A Nangong Yi no le gustará ella.

Si sigo intentándolo, estoy seguro de que podré conquistarla.

Mientras hablaba, de repente señaló hacia el pasillo, fuera de la puerta del Departamento de Logística.

—Mira, por ahí va Nangong Yi.

Wu Tian miró y reconoció al hombre al que había dado una paliza en su casa el día anterior.

Hoy, sin embargo, iba vestido de punta en blanco con un traje elegante y el pelo peinado al estilo occidental.

Ese aspecto lo hacía parecer más digno, pero no menos guapo.

—¡Ah, es Nangong Yi!

—¡Rápido, una foto!

Varias de las empleadas del Departamento de Logística sacaron inmediatamente sus teléfonos para hacerle fotos.

Nangong Yi era un hombre de renombre en la Corporación Qin.

No había dependido de contactos, sino de sus propias capacidades, para convertirse en el director del Departamento de Planificación.

A ojos de muchas empleadas, era el soltero de oro definitivo.

El apuesto hombre giró la cabeza, le lanzó una sonrisa provocadora a Wu Tian y luego preguntó a las empleadas del Departamento de Logística: —¿A quién quieren más, a mí o a su director?

—¡A ti!

—vitorearon con entusiasmo muchas de las empleadas.
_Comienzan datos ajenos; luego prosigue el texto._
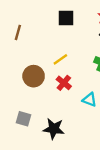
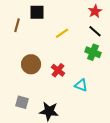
black square: (66, 18) -> (37, 12), moved
yellow line: (60, 59) -> (62, 33), moved

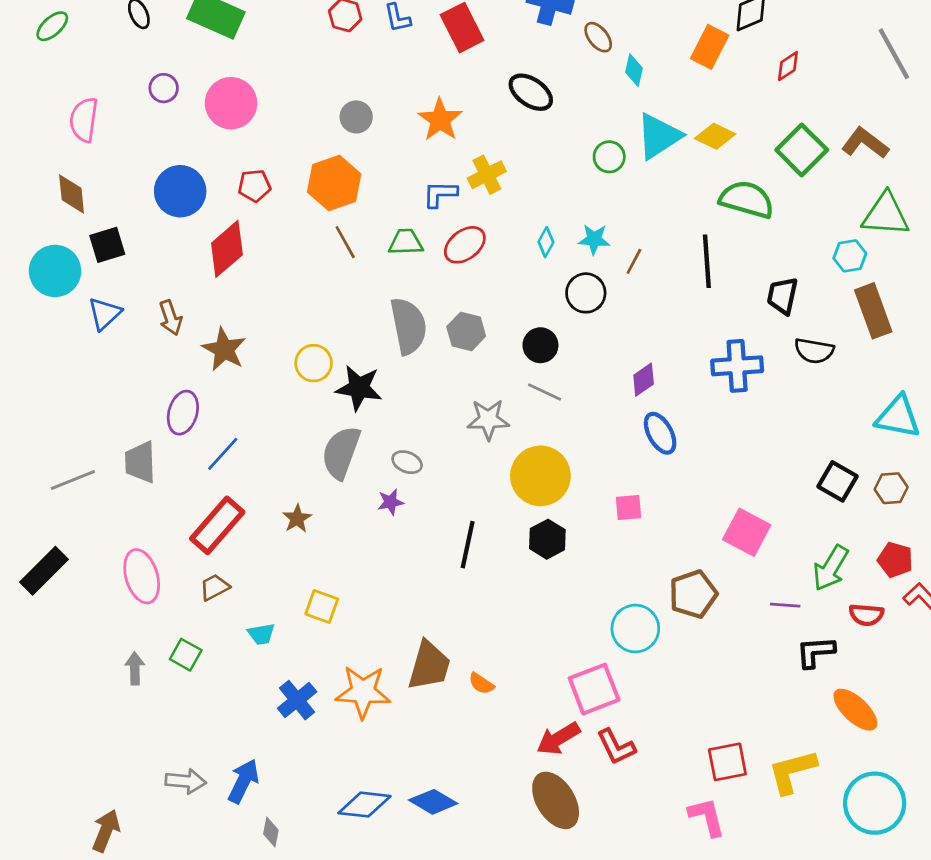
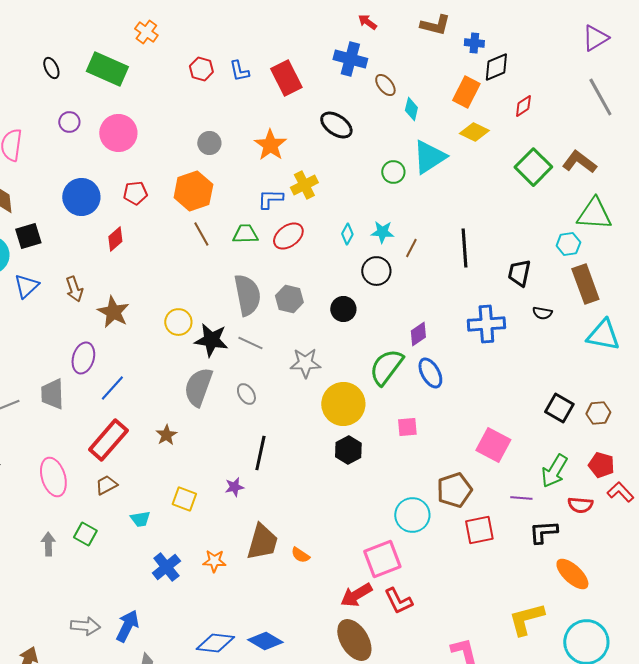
yellow diamond: (715, 136) -> (474, 132), moved
green semicircle: (747, 199) -> (386, 367), moved, turned -69
red diamond: (227, 249) -> (115, 239), size x0.6
black semicircle: (814, 351) -> (542, 313), size x0.7
gray line: (545, 392) -> (250, 343), moved
cyan triangle: (898, 417) -> (603, 335), moved
gray ellipse: (407, 462) -> (246, 394), turned 35
purple star: (391, 502) -> (234, 487), moved
black line: (468, 545) -> (260, 453), moved
orange star: (363, 692) -> (214, 561), size x0.6
red square: (727, 762) -> (479, 530), moved

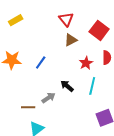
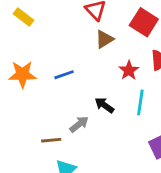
yellow rectangle: (16, 20) -> (24, 17), turned 72
blue line: (41, 63) -> (64, 75), turned 40

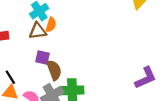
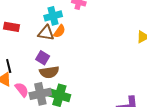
brown semicircle: (54, 70) -> (49, 72), turned 84

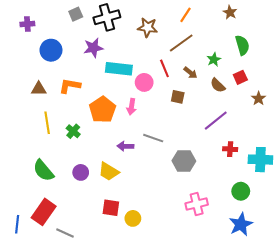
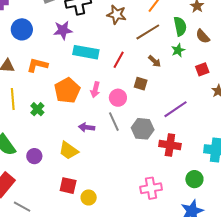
green semicircle: (242, 45) -> (180, 26), moved
red line: (164, 68) -> (119, 60), moved, turned 48
pink circle: (144, 82) -> (118, 98), moved
brown semicircle: (218, 85) -> (203, 36), moved
gray line: (153, 138) -> (114, 122), turned 42
red cross: (230, 149) -> (170, 145), moved, size x1.5
gray hexagon: (184, 161) -> (143, 129), moved
purple circle: (81, 172) -> (34, 156), moved

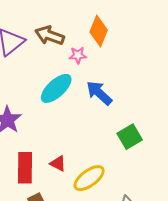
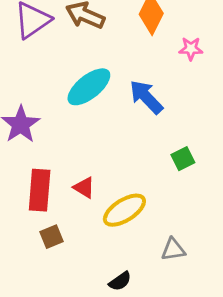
pink star: (78, 55) -> (191, 49), moved
green square: (130, 137) -> (183, 159), size x0.7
Muy complacido con su respuesta, Nangong Yi finalmente se fue.

—Qué raro.

¿Por qué pasaría por nuestro departamento solo para darse la vuelta y marcharse?

—dijo Lin Fa, perplejo.

Wu Tian se limitó a sonreír.

«Sé exactamente lo que estaba haciendo.

Ha venido solo para provocarme.

Qué infantil.

Cualquier mujer que pudiera enamorarse de un tipo así debe de ser increíblemente superficial».

—Es el director del Departamento de Planificación, y los planes que elabora son siempre excelentes —suspiró Lin Fa—.
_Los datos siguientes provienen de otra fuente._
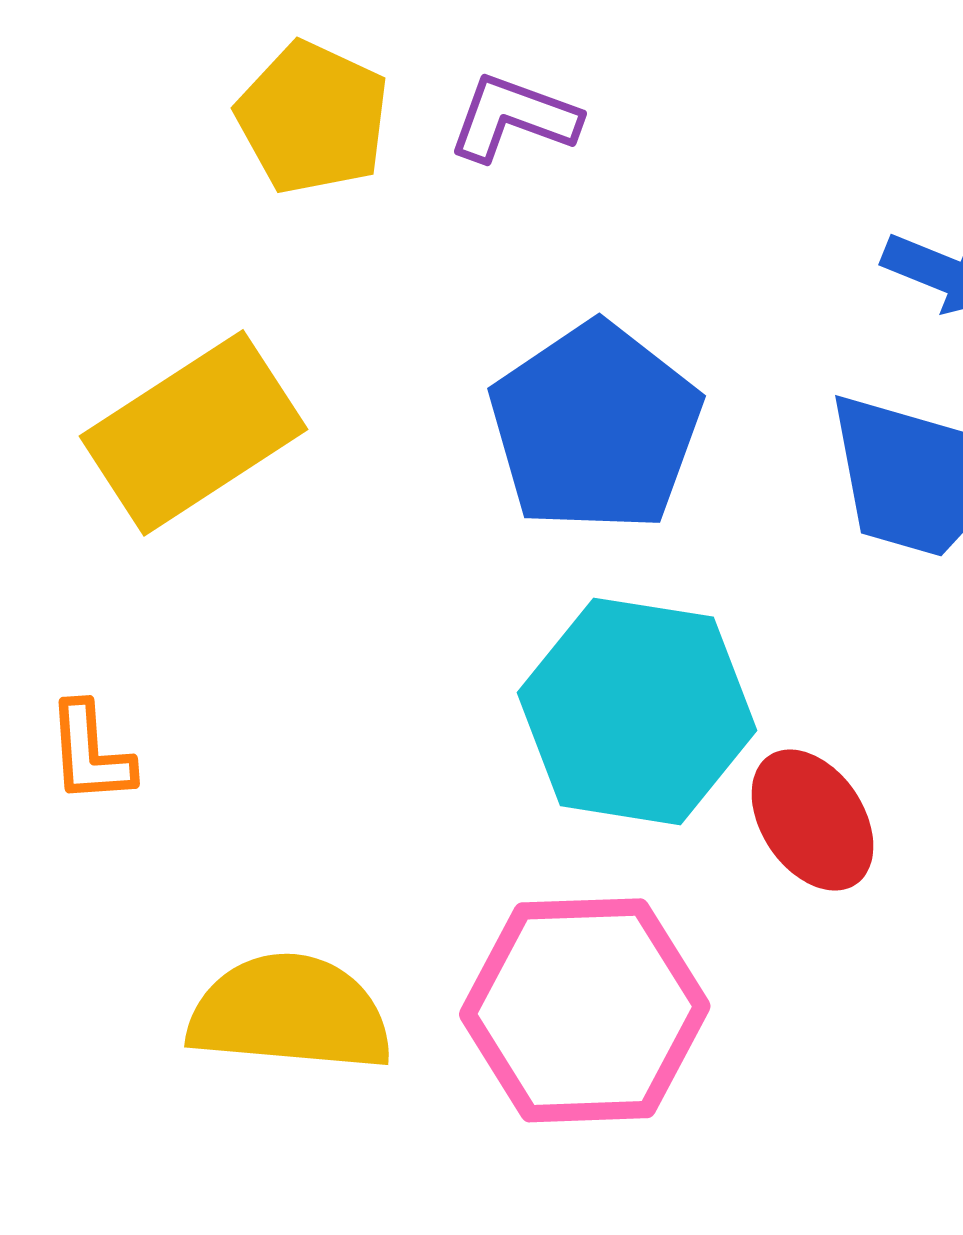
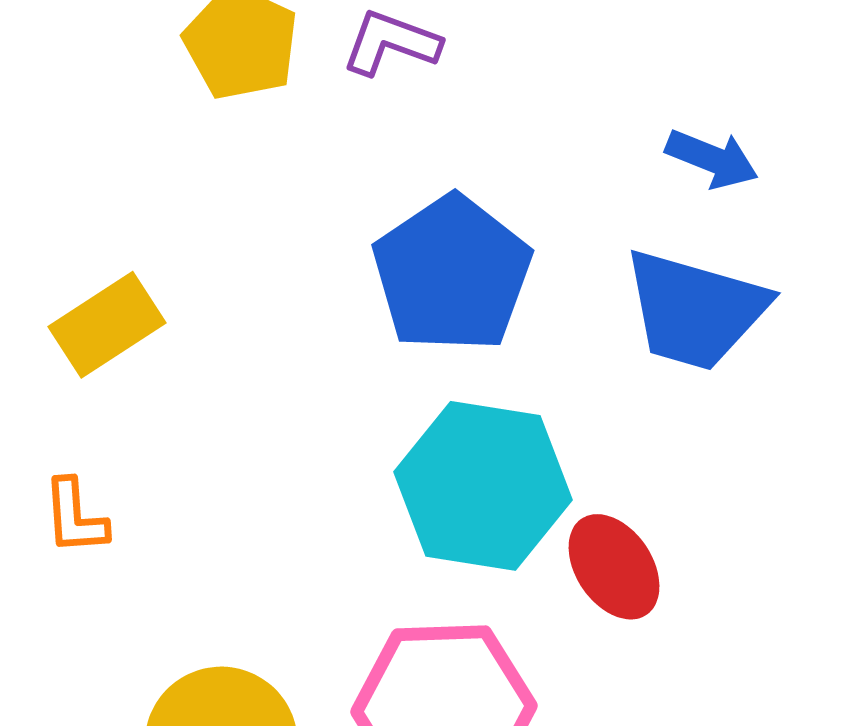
yellow rectangle: (193, 433) -> (107, 325), moved, size x0.7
También es un piloto increíble, el segundo mejor piloto de carreras de Ciudad Yang.

¡Lo llaman el Santo de las Carreras de Ciudad Yang!

Wu Tian se limitó a sonreír con naturalidad.

Al ver su reacción poco impresionada, Lin Fa preguntó: —¿Por qué pones esa cara como si pensaras que no es nada del otro mundo?

—Sí, creo que es bastante mediocre —dijo Wu Tian con indiferencia.

«¿A qué calibre de oponentes me he enfrentado en el pasado?

Eran monstruos: prodigios bendecidos por los cielos, poderosos Jerarcas de Sectas…

¿Y qué?

Todos y cada uno de ellos se convirtieron en un peldaño en mi camino.

Comparado con ellos, este Nangong Yi no es digno ni de ser un guijarro».

—Director, está presumiendo demasiado, ¿no cree?

—dijo Lin Fa, atónito—.

Ni yo podría soltar una fanfarronada así.

Puede que odie al tipo, pero es realmente impresionante.

Wu Tian simplemente sonrió.

Al ver esto, Lin Fa frunció el ceño.

«Este director mío es bastante arrogante».

¡BZZZT!

El bolsillo de Wu Tian vibró.

Sacó su teléfono y vio un mensaje de su esposa: «Ven a mi despacho ahora».

Wu Tian sonrió.

—Dejo el departamento en sus manos un momento.

Tengo que salir.

—¿Adónde va?

—preguntó Lin Fa.

—Mi esposa, la Presidenta, me busca.

Con eso, Wu Tian se fue.

Lin Fa se quedó allí, atónito, y murmuró para sí mismo: «Este director está loco.

¿Cómo es posible que la Presidenta sea su esposa?

No solo es arrogante, es un iluso.

¿Acaso tengo futuro trabajando para este tipo?».

Wu Tian fue directamente al despacho de la Presidenta.

En la recepción de fuera, Liang Qingren todavía se estaba acostumbrando a su nuevo trabajo de secretaria.

Cuando vio llegar a Wu Tian, recordó las palabras de su abuela y su cara se sonrojó al instante.

Rápidamente bajó la cabeza y fingió estar absorta en su trabajo, actuando como si no lo hubiera visto.

«Esa chica está actuando un poco raro hoy», pensó Wu Tian.

Pero no era el momento de pensar en ello, así que entró en el despacho.

—Por fin estás aquí.

Ven conmigo —dijo Qin Yuhan.

—¿Adónde vamos?

—A aprender algo —dijo Qin Yuhan, clavando sus hermosos ojos en él—.

Y recuerda, una vez que estemos allí, no digas ni una palabra.

Limítate a observar y a aprender en silencio.

Wu Tian se rio para sus adentros.

«Je.

En la oficina, mi esposa ciertamente suena mucho más imponente.

Es verdad lo que dicen: un rango más alto te da todo el poder.

Aun así, ¡un hombre de verdad no se rebaja a discutir con una mujer!».

Wu Tian asintió.

—De acuerdo.

«Tengo curiosidad por ver adónde me lleva».